Vivimos en un momento en que muchas personas se han visto atacadas en lo más íntimo por la sensación de mortalidad. Eso crea reacciones colectivas e individuales cargadas de emoción. Ante esto tengo malas y buenas noticias. Las malas son que vamos a vivir con este virus y dudo que ninguna vacuna resuelva del todo el problema.
Las buenas noticias es que llevamos conviviendo con microorganismos desde siempre, y nos hemos adaptado. Este bicho, como todos, matará a un número de personas. Otros morirán de otras enfermedades, o de accidentes, homicidios, suicidios, o simplemente, de viejos. Todos vamos a morir de algo. En algún momento.
La cuestión es si vamos a aceptar, como colectivo, que se recorten libertades, que se manipule nuestra mente y que se viole nuestro cuerpo, o que se ataque a la propia esencia de lo que nos hace humanos, como es el contacto con otros. Todo por una enfermedad que no va a desaparecer y con la que nuestro cuerpo tendrá que aprender a vivir, como hemos hecho siempre. Somos dinosaurios asustados y manipulados por el miedo al meteorito. Incapaces de ver que tenemos alas escondidas, esperando a ser utilizadas.
Por supuesto, me parece perfecto que cada cual gestione su bienestar interior. El mío lo llevo bastante bien. Pero cuidado con pensar que con eso basta.
No somos gotas en el océano, somos el océano.
Creo que la humanidad se dirige a un gran cambio, y no por el bicho, que no es sino un ensayo general de cuestiones que nos quieren imponer. Vamos a un cambio porque como especie no nos queda otra. Pero los cambios nunca son fáciles y se pueden hacer en distintas direcciones, a favor o en contra de nosotros. Y si no estamos atentos, nos volverán a engañar. Espero que seamos lo suficientemente inteligentes para hacer virar ese cambio a nuestro favor, aunque no será fácil.
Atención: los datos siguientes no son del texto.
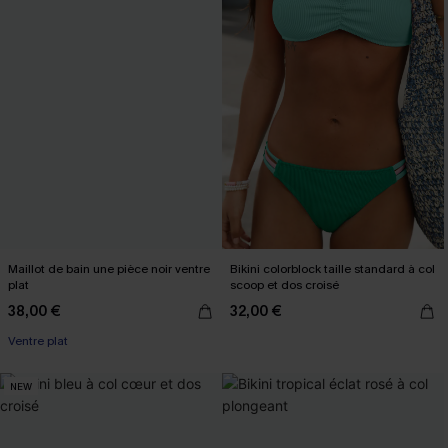
Maillot de bain une pièce noir ventre
Bikini colorblock taille standard à col
plat
scoop et dos croisé
38,00 €
32,00 €
Ventre plat
NEW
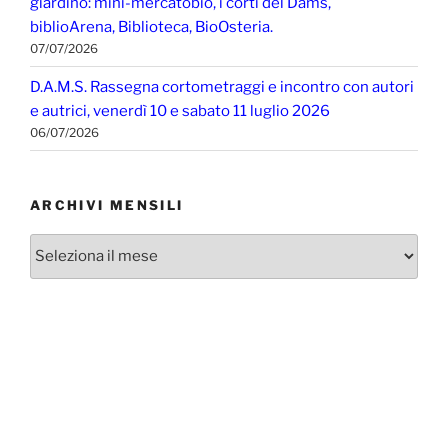
giardino: mini-mercatobio, i corti del Dams,
biblioArena, Biblioteca, BioOsteria.
07/07/2026
D.A.M.S. Rassegna cortometraggi e incontro con autori
e autrici, venerdì 10 e sabato 11 luglio 2026
06/07/2026
ARCHIVI MENSILI
Archivi
mensili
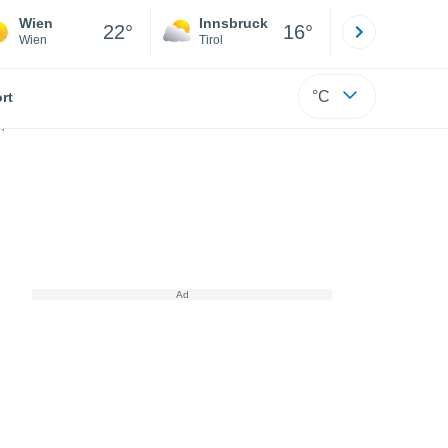
Wien
Innsbruck
Salzburg
22°
16°
Wien
Tirol
Salzburg
°C
rt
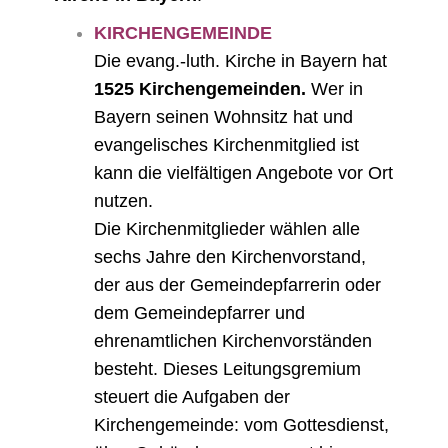
KIRCHENGEMEINDE
Die evang.-luth. Kirche in Bayern hat
1525 Kirchengemeinden.
Wer in
Bayern seinen Wohnsitz hat und
evangelisches Kirchenmitglied ist
kann die vielfältigen Angebote vor Ort
nutzen.
Die Kirchenmitglieder wählen alle
sechs Jahre den Kirchenvorstand,
der aus der Gemeindepfarrerin oder
dem Gemeindepfarrer und
ehrenamtlichen Kirchenvorständen
besteht. Dieses Leitungsgremium
steuert die Aufgaben der
Kirchengemeinde: vom Gottesdienst,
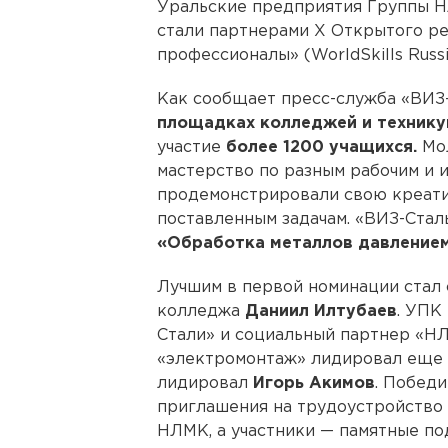
Уральские предприятия Группы 
стали партнерами X Открытого р
профессионалы» (WorldSkills Russi
Как сообщает пресс-служба «ВИЗ-
площадках колледжей и технику
участие
более 1200 учащихся.
Мол
мастерство по разным рабочим и 
продемонстрировали свою креати
поставленным задачам. «ВИЗ-Ста
«Обработка металлов давление
Лучшим в первой номинации стал 
колледжа
Даниил Илтубаев
. УПК
Стали» и социальный партнер «Н
«электромонтаж» лидировал еще о
лидировал
Игорь Акимов
. Побед
приглашения на трудоустройство 
НЛМК, а участники — памятные по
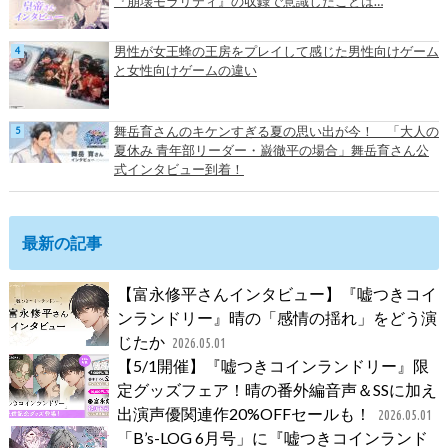
『崩壊モラリティ』の収録で意識したことは…
男性が女王蜂の王房をプレイして感じた男性向けゲーム
と女性向けゲームの違い
舞岳育さんのキケンすぎる夏の思い出が今！ 「大人の
夏休み 青年部リーダー・巌徹平の場合」舞岳育さん公
式インタビュー到着！
最新の記事
【富永修平さんインタビュー】『嘘つきコイ
ンランドリー』晴の「感情の揺れ」をどう演
じたか
2026.05.01
【5/1開催】『嘘つきコインランドリー』限
定グッズフェア！晴の番外編音声＆SSに加え
出演声優関連作20%OFFセールも！
2026.05.01
「B’s-LOG 6月号」に『嘘つきコインランド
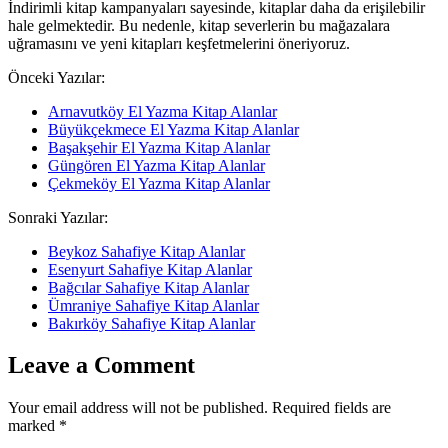
İndirimli kitap kampanyaları sayesinde, kitaplar daha da erişilebilir
hale gelmektedir. Bu nedenle, kitap severlerin bu mağazalara
uğramasını ve yeni kitapları keşfetmelerini öneriyoruz.
Önceki Yazılar:
Arnavutköy El Yazma Kitap Alanlar
Büyükçekmece El Yazma Kitap Alanlar
Başakşehir El Yazma Kitap Alanlar
Güngören El Yazma Kitap Alanlar
Çekmeköy El Yazma Kitap Alanlar
Sonraki Yazılar:
Beykoz Sahafiye Kitap Alanlar
Esenyurt Sahafiye Kitap Alanlar
Bağcılar Sahafiye Kitap Alanlar
Ümraniye Sahafiye Kitap Alanlar
Bakırköy Sahafiye Kitap Alanlar
Leave a Comment
Your email address will not be published. Required fields are
marked
*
En lo personal, sé que no llegaré a ver ese cambio. Esos no serán mis tiempos. Pero como aquel hombre que plantaba semillas de árboles bajo cuya sombra sabía que nunca se sentaría, voy sembrando por el camino.
Como escritor, mis semillas suelen ser palabras. Pero a veces, las semillas son granos de alpiste para dinosaurios de colores.